Alright, so we’ve seen all the types of data PHP can handle. But, computers can’t just have data flying around – it needs to be (temporarily) saved somewhere, under a certain name. More importantly, by saving data under a name, we can find it and use it at other places in the code, together with other data. For this, we have variables.

A variable is a container for storing data

For example, we could perform a complex calculation, and then put the result inside a variable named “result”. And then, at some other point in the program, we could use this result again (in another calculation or statement) by calling it by its name. Variables are super-duper useful, and you’ll be working with them a lot, which is why I will devote two chapters to them.

Defining Variables

In PHP, variables aren’t necessarily created. A variable exists from the moment you assign a value to it. To define a variable, we use the dollar syntax ($) and assignment operator (=):

$some_variable_name = value;

This means that, unlike some other programming languages, a variable’s data type is not fixed. Any time you want, you can assign a new value to a variable (using the same syntax), even if that value is of completely different data type. Yes, PHP is that flexible.

Using Variables

To use a variable – which means accessing its value – simply call it by its name. And, don’t forget to put the dollar sign in front.

$save_result = 5*5*5;
echo $save_result; //Prints 125 in the browser

$username = "Juan";
echo "Welcome, " . $username; //Prints: Welcome, Juan

If you haven’t assigned a value to the variable you’re calling, the value will be null. You will also probably get a notice or warning by PHP that the variable is undefined.

Naming Variables

Now, I might have given the impression that you could name variables any way you like, but that’s not true. Some rules have been established to make sure PHP reads the code correctly as a variable (and not as a number, or string, or anything else). A variable name

  • Must start with a letter (lowercase or uppercase) or underscore ( _ )
  • May never start with a number
  • Can only contain alpha-numeric characters (that is, letters and figures) and underscores

It’s good practice to use descriptive names for your variables. It’s better to use long variable names that describe exactly what data they hold, instead of short and indecipherable names.

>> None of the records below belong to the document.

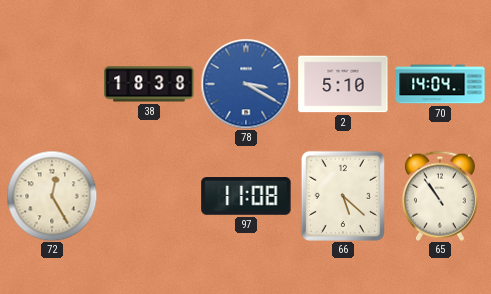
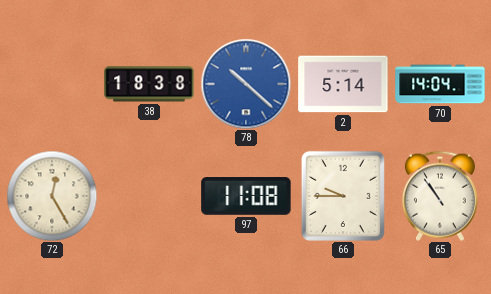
78: 3:20 -> 10:22
2: 5:10 -> 5:14
66: 5:22 -> 9:45
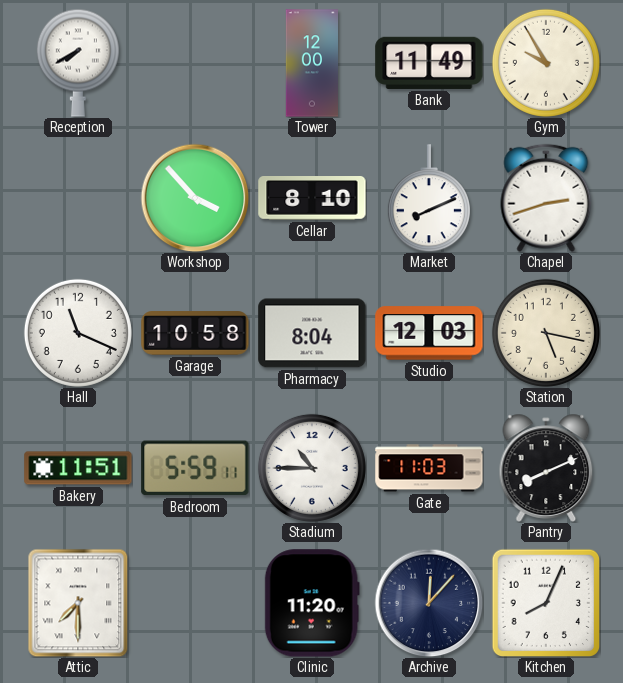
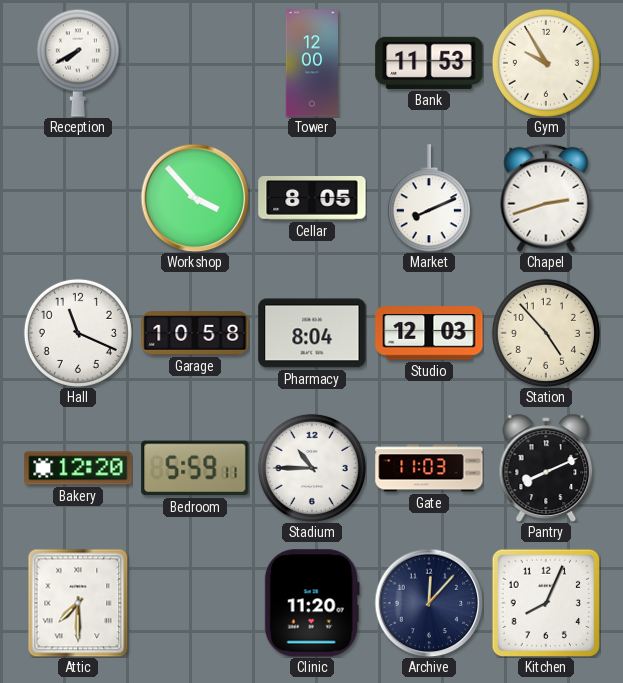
Bank: 11:49 -> 11:53
Cellar: 8:10 -> 8:05
Station: 5:17 -> 4:53
Bakery: 11:51 -> 12:20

Additionally, PHP variables are usually written in snake_case. This means that you only use lowercase characters, and that you separate words by underscores. Why? Because all of PHP’s built-in functionality also follows this syntax. (For example, the function is_string(par) checks if its parameter has data type string.)

//This will give an error
$3tips = "1) Never buy a snake. 2) Don't burn down your home 3) Don't go to bed without your teddy bear";

//This is fine
$tips = "...";
$_3tips = "...";
$tips_for_you = "...";


In case you hadn’t figured it out already, we can assign any value to a variable, so we can also assign the value from another variable! For example, if you create variable $A that holds a string, you could say $B = $A, and now variable $B has the exact same string as value.

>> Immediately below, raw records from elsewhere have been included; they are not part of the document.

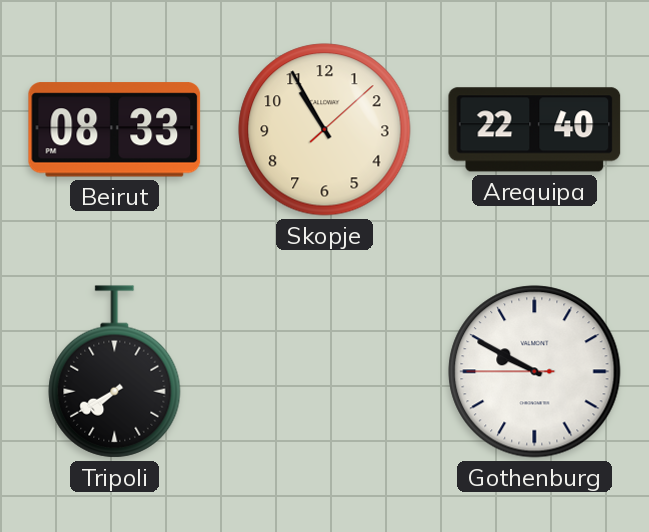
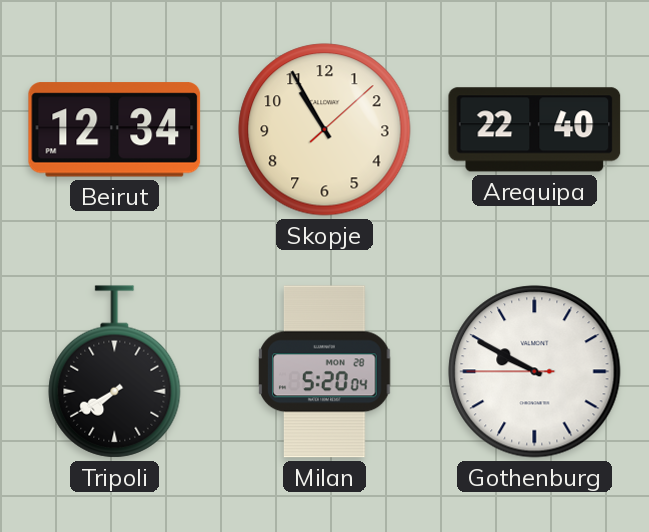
Beirut: 08:33 -> 12:34
Milan: none -> 5:20
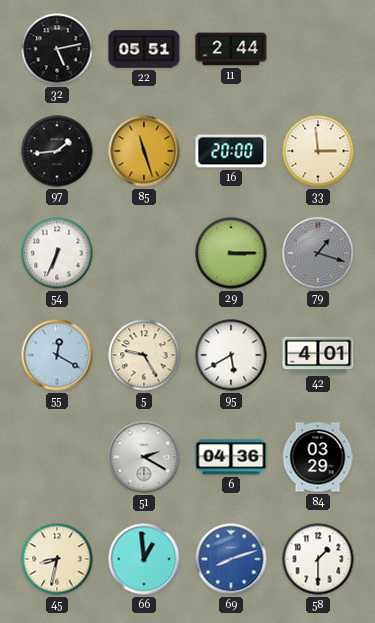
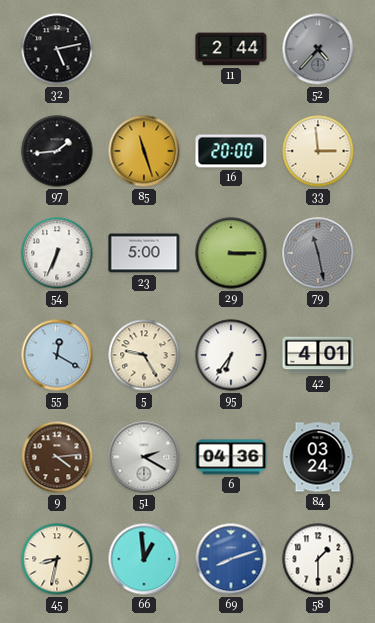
22: 05:51 -> none
52: none -> 4:37
23: none -> 5:00
79: 1:18 -> 11:28
95: 5:40 -> 6:36
9: none -> 4:14
84: 03:29 -> 03:24
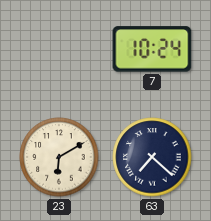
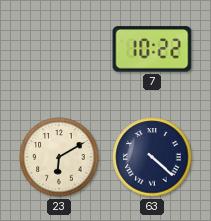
7: 10:24 -> 10:22
63: 7:22 -> 4:22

When you do this, PHP copies the value from one variable to another. With large values, though, this can add a huge amount of extra load for the server. This can be solved with references.

A reference simply points two variables at each other. They take on the same value, and if one of them changes, the other changes with it. A reference is created by putting an ampersand ( & ) in front of the variable value:

$somevar = &$othervar;
$some_value = true;
$other_value = &$some_value;

$other_value = false;
//Now both $some_value and $other_value are false.

Dynamic Variables

PHP has even more variable magic in store for us. Not only can we change the value of a variable, we can also change the variable name (and keep the value)! Variables like this are, quite logically, called variable variables.

How does PHP know we want it to use the other variable’s value, instead of the other variable’s name? Well, we can force PHP to evaluate an expression by placing it between curly braces ( { } ). In doing so, the syntax for creating variable variables becomes

${$someothervar}= value;

This isn’t restricted to other variables; we could place whole computations between those curly braces to be used as the variable name. If you know you’re only going to reference a variable, however, you can use the following shorthand syntax:

$$someothervar = value;

This isn’t even restricted to two dollar signs; you can place as many dollar signs after each other as you want, each referencing another variable (as illustrated in the example). Endless possibilities!

$a = "panda";
$panda = "awesome";
$awesome = "LEGO!";

echo $$$a; //Prints LEGO!

$panda1 = "awesome";
$panda2 = "awesomer";
$panda3 = "awesomest";

echo ${"panda" . (6/2)}; //Prints awesomest 

Case Sensitivity

When I discussed the data types, I mentioned for several types that case doesn’t matter. TRUE, True and true are all the same thing. This is true as well for all other built-in PHP functionality (although it’s highly recommended to stick to the snake case).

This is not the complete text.